A rational expression is a fraction involving polynomials, where the polynomial in the denominator is not zero. Just like a fraction involving numbers, a rational expression can be simplified, multiplied, and divided. The rules for performing these operations often mirror the rules for simplifying, multiplying, and dividing fractions. Performing these operations on rational expressions often involves factoring polynomial expressions out of the numerator and denominator.

Simplifying a Rational Expression

Rational expressions can be simplified by factoring the numerator and denominator where possible, and canceling terms. 

As a first example, consider the rational expression $\frac { 3x^3 }{ x }$. This can be simplified by canceling out one factor of $x$ in the numerator and denominator, which gives the expression $3x^2$.

Note that the domain of the equation $f(x) = \frac{3x^3}{x}$ does not include $x=0$, as this would cause division by $0$. The latter form is a simplified version of the former graphically.

Consider a more complicated example:

$\displaystyle \frac { x^2+5x+6 }{ 2x^2+5x+2 }$

This expression must first be factored to provide the expression

$\displaystyle \frac {(x+2)(x+3)}{(2x+1)(x+2)}$

which, after canceling the common factor of $(x+2)$ from both the numerator and denominator, gives the simplified expression

$\displaystyle \frac {x+3}{2x+1}$

Multiplying Rational Expressions

Rational expressions can be multiplied and divided in a similar manner to fractions. Recall that when two fractions are multiplied together, their numerators are multiplied to yield the numerator of their product, and their denominators are multiplied to yield the denominator of their product.

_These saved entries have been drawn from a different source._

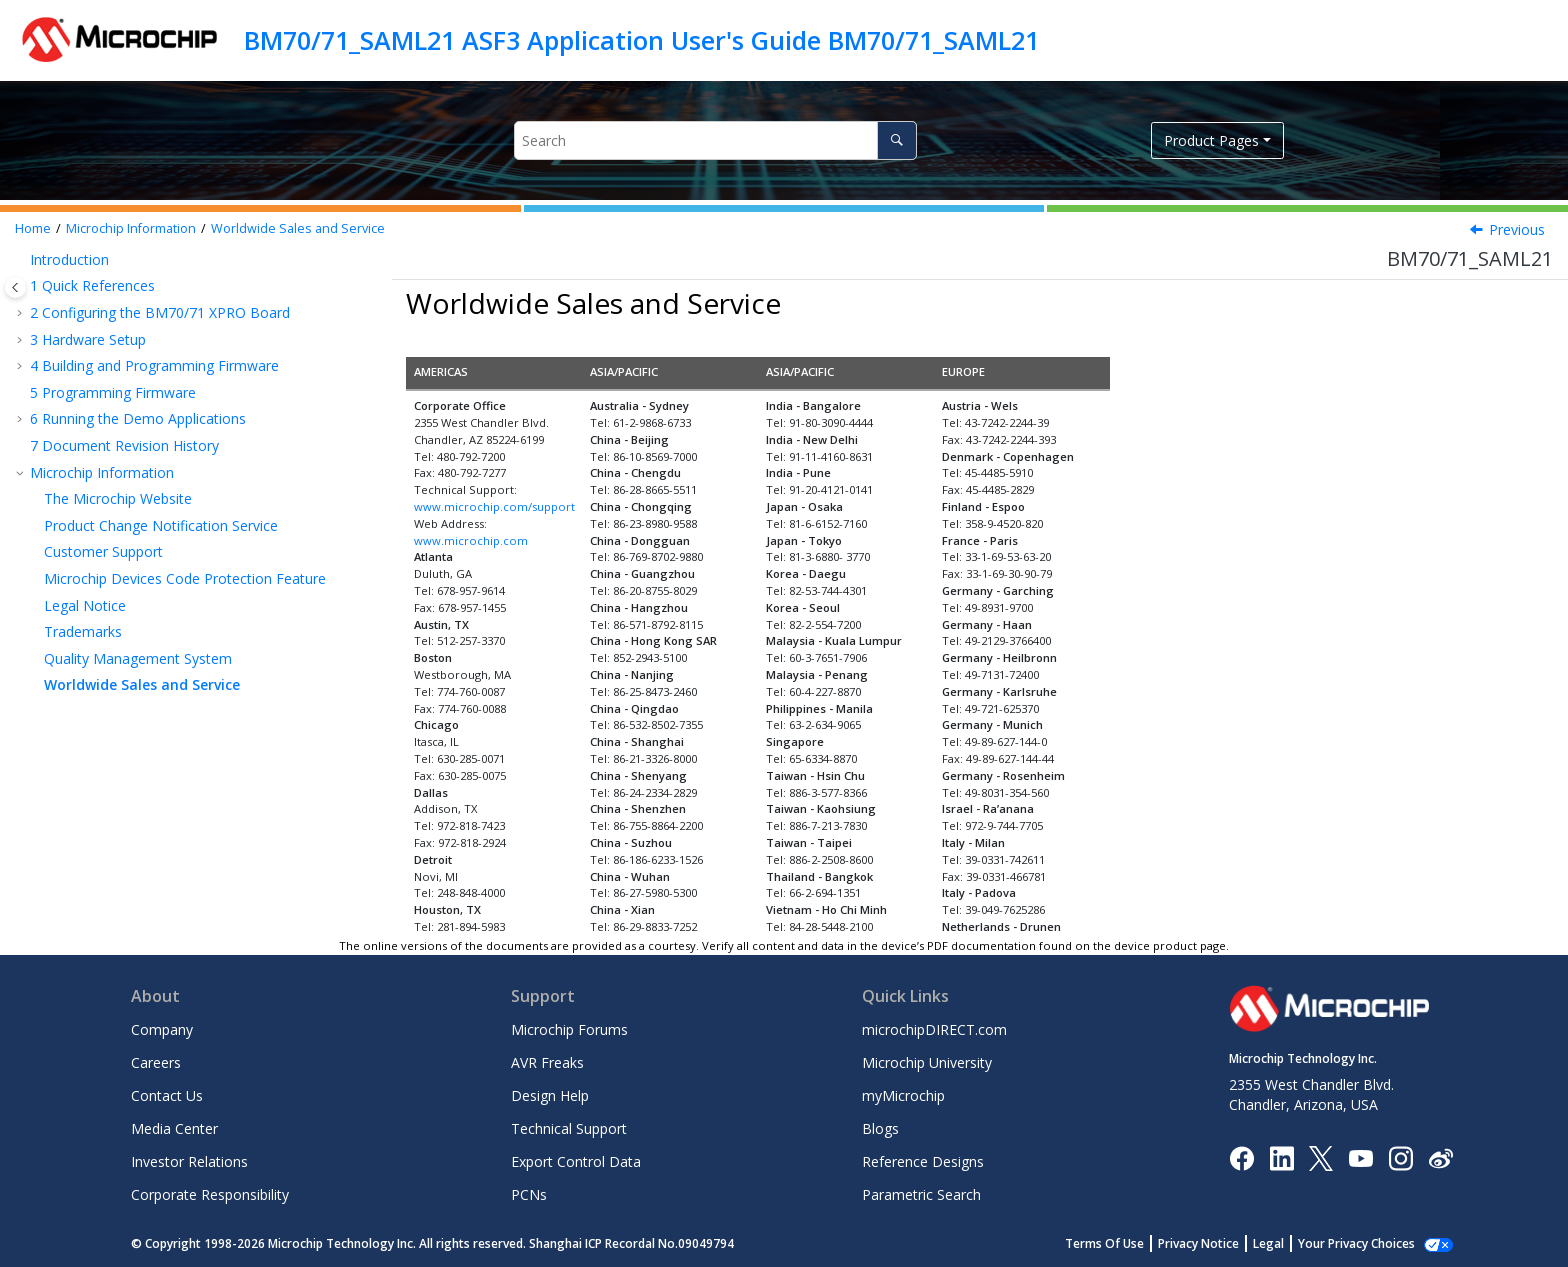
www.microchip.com (471, 540)
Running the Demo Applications (138, 418)
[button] (22, 260)
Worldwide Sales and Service (298, 228)
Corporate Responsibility (210, 1194)
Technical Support (569, 1128)
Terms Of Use (1126, 1243)
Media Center (174, 1128)
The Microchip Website (118, 498)
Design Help (550, 1095)
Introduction (69, 259)
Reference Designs (923, 1161)
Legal (1290, 1243)
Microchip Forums (569, 1029)
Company (162, 1029)
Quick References (92, 285)
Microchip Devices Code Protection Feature (185, 578)
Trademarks (83, 631)
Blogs (880, 1128)
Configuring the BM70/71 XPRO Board (160, 312)
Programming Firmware (113, 392)
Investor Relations (189, 1161)
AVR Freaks (547, 1062)
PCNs (529, 1194)
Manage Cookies (1367, 1243)
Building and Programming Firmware (154, 365)
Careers (156, 1062)
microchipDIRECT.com (934, 1029)
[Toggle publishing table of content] (15, 287)
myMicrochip (903, 1095)
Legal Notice (85, 605)
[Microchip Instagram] (1400, 1156)
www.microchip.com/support (494, 506)
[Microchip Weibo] (1440, 1157)
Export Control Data (576, 1161)
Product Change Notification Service (161, 525)
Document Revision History (124, 445)
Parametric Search (921, 1194)
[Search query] (715, 140)
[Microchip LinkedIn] (1281, 1156)
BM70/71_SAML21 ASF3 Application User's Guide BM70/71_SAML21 (641, 40)
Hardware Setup (88, 339)
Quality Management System (138, 658)
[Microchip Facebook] (1241, 1156)
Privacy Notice (1220, 1243)
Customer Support (103, 551)
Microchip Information (131, 228)
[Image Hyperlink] (1360, 1157)
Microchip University (927, 1062)
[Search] (896, 140)
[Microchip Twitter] (1321, 1156)
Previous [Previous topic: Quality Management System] (1517, 229)
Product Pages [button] (1211, 140)
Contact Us (167, 1095)
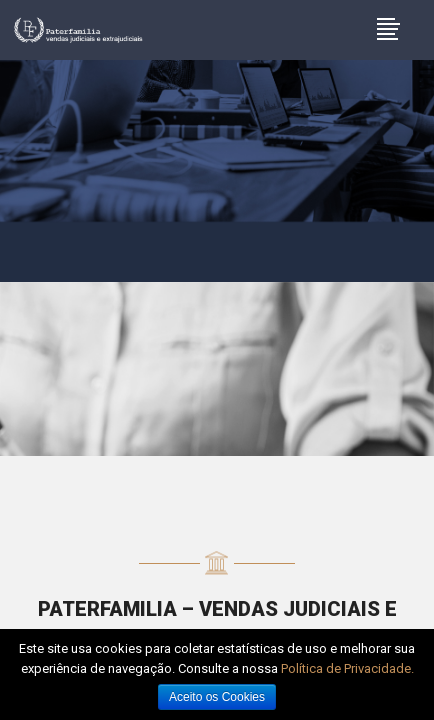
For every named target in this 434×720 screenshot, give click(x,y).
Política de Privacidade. (347, 668)
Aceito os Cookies (217, 697)
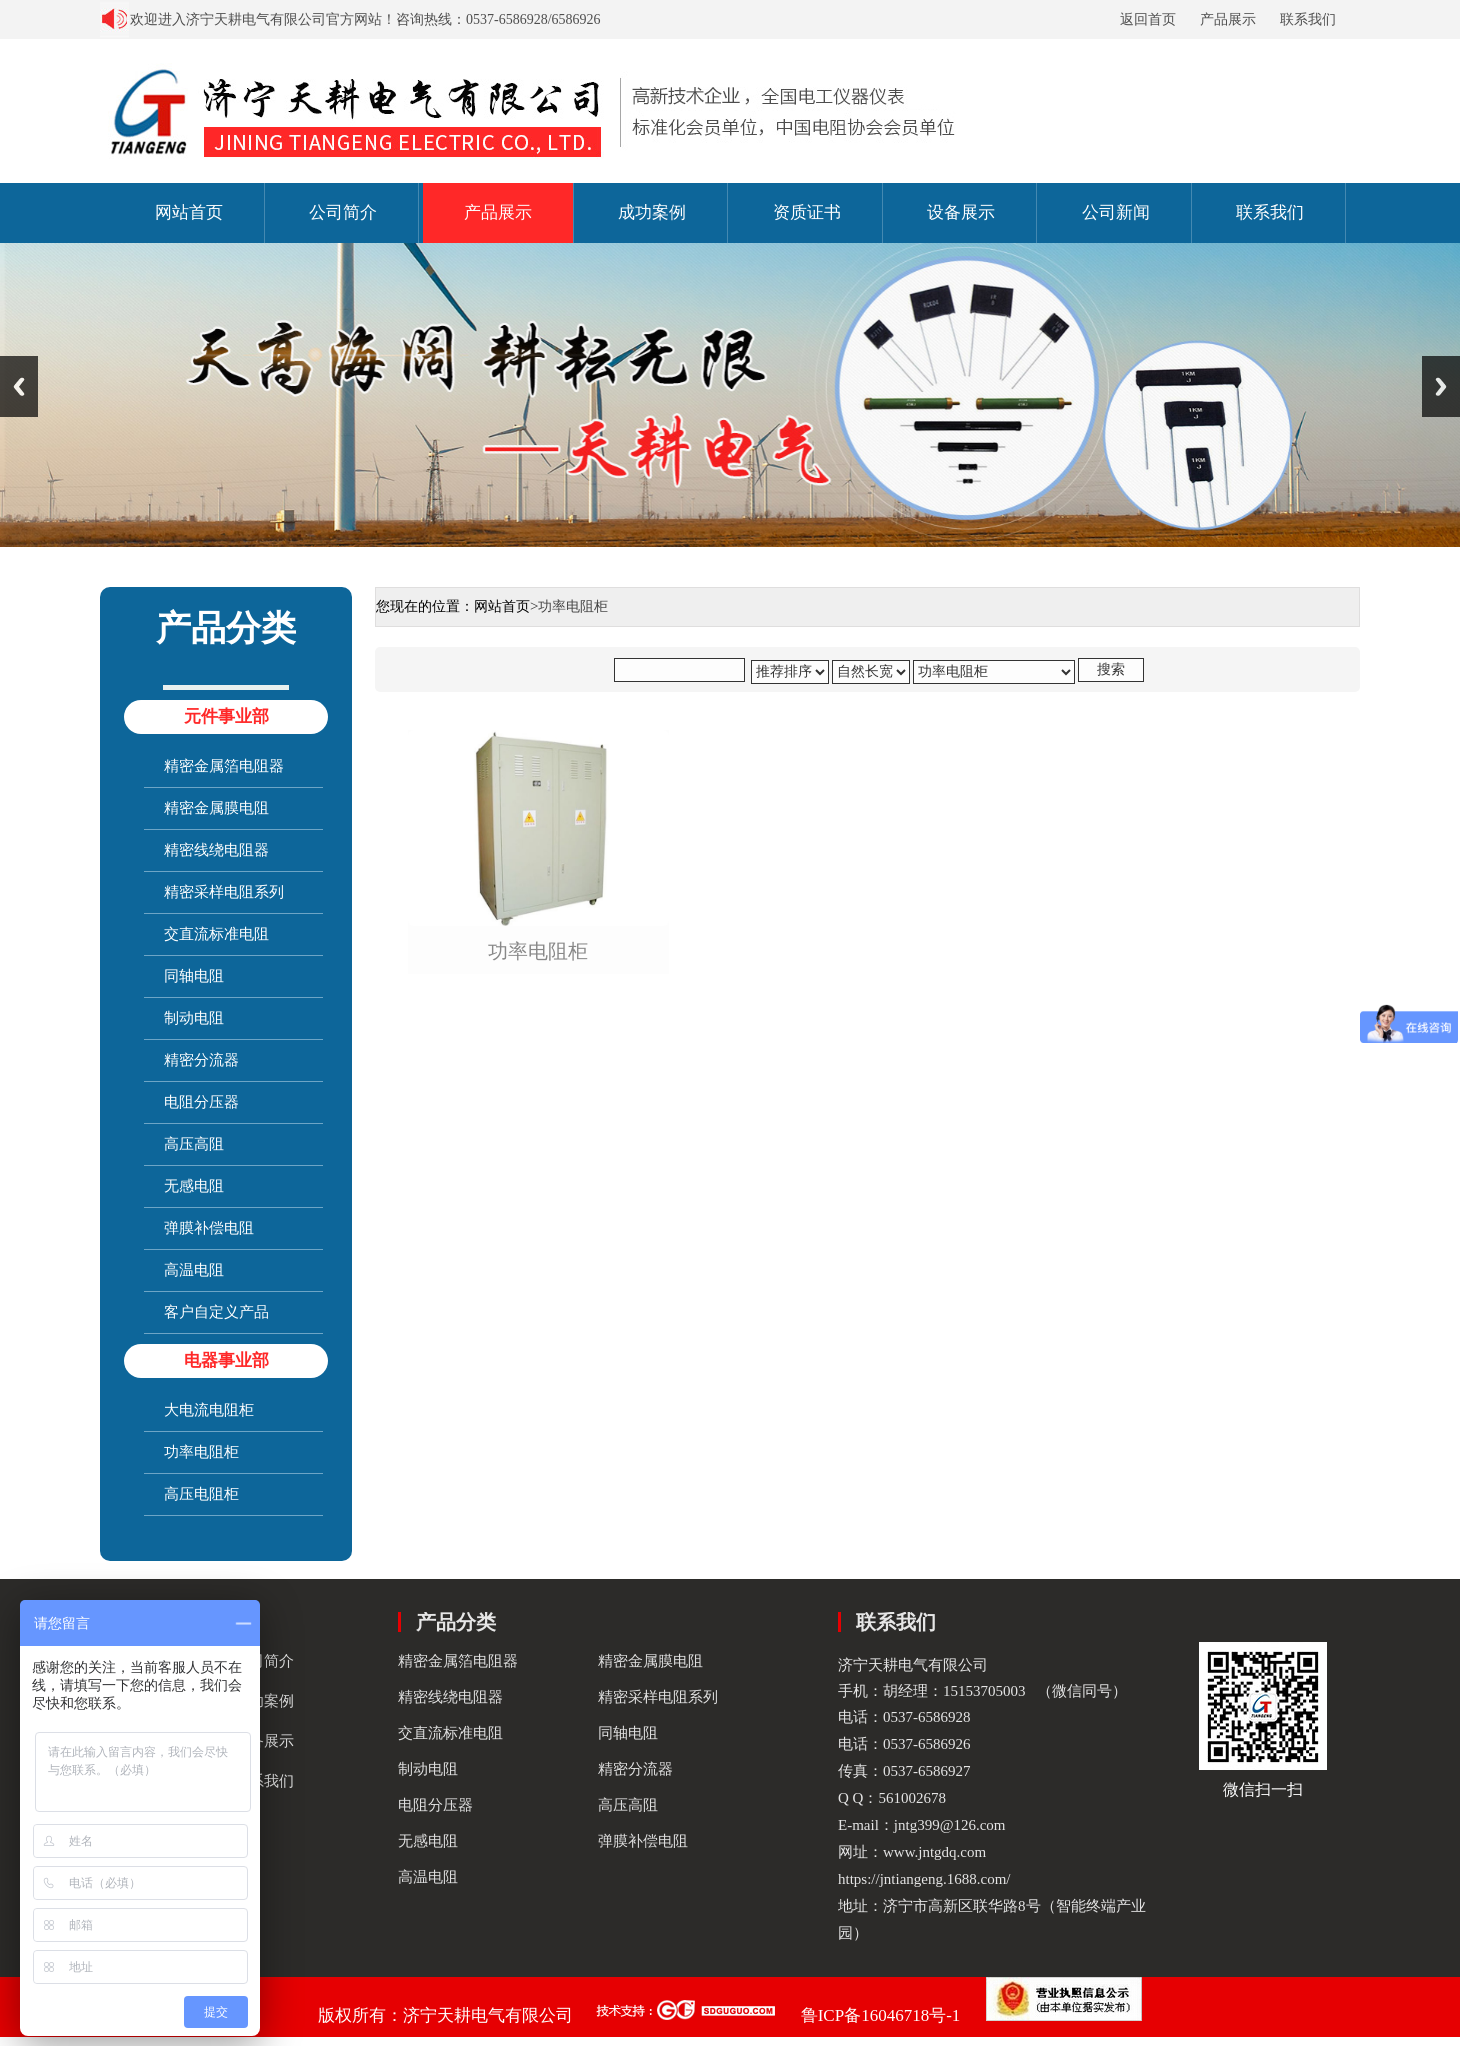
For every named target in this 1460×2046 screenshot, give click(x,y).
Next (1441, 386)
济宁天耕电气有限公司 (488, 2015)
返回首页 (1148, 19)
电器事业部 (226, 1360)
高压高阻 (194, 1144)
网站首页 (189, 212)
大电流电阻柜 (209, 1410)
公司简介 (343, 212)
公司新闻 (1116, 212)
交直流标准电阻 (216, 934)
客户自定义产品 (216, 1312)
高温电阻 (194, 1270)
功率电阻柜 (201, 1452)
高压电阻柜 (201, 1494)
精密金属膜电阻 (216, 808)
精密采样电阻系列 (224, 892)
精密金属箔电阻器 (224, 766)
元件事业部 (226, 716)
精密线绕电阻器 (216, 850)
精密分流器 (201, 1060)
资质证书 (807, 212)
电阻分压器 (201, 1102)
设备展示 (961, 212)
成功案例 (652, 212)
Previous (19, 386)
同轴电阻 (194, 976)
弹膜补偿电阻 (209, 1228)
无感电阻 (194, 1186)
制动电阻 (194, 1018)
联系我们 (1308, 19)
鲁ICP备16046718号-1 (881, 2015)
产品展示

For a simple example, consider the following, where a rational expression is multiplied by a fraction of whole numbers:

$\displaystyle \frac {x^2+3}{2x-3} \times \frac{2}{3}$

Following the rule for multiplying fractions, simply multiply their respective numerators and denominators: 

$\displaystyle \frac {2(x^2+3)}{3(2x-3)}$

This can be multiplied through to yield $\displaystyle \frac {2x^2+6}{6x-9}$

Notice that we multiplied the numerators together and the denominators together, but we did not multiply the numerator by the denominator or vice-versa.

We follow the same rules to multiply two rational expressions together. The operations are slightly more complicated, as there may be a need to simplify the resulting expression.

Example 1

Consider the following:

$\displaystyle \frac {x+1}{x-1} \times \frac {x+2}{x+3}$  

Multiplying these two expressions, we have the product:

 $\displaystyle\frac {(x+1)(x+2)}{(x-1)(x+3)}$

Multiplying out the numerator and denominator, this can be written as:

$\displaystyle \frac {x^2+3x+2}{x^2+2x-3}$ 

Notice that this expression cannot be simplified further.

Dividing Rational Expressions

Dividing rational expressions follows the same rules as dividing fractions. Recall the rule for dividing fractions: the dividend is multiplied by the reciprocal of the divisor. The same applies to dividing rational expressions; the first expression is multiplied by the reciprocal of the second.

Example 2

Consider the following:

 $\displaystyle \frac {x+1}{x-1} \div \frac {x+2}{x+3}$

Rather than divide the expressions, we multiply $\displaystyle \frac {x+1}{x-1}$ by the reciprocal of $\displaystyle \frac {x+2}{x+3}$:

$\displaystyle \frac{x+1}{x-1} \times \frac {x+3}{x+2}$

Then, multiplication is carried out in the same way as described above:

$\displaystyle \frac{(x+1)(x+3)}{(x-1)(x+2)} = \frac{x^2 + 3x +3}{x^2 + x - 2}$

The expression cannot be simplified further.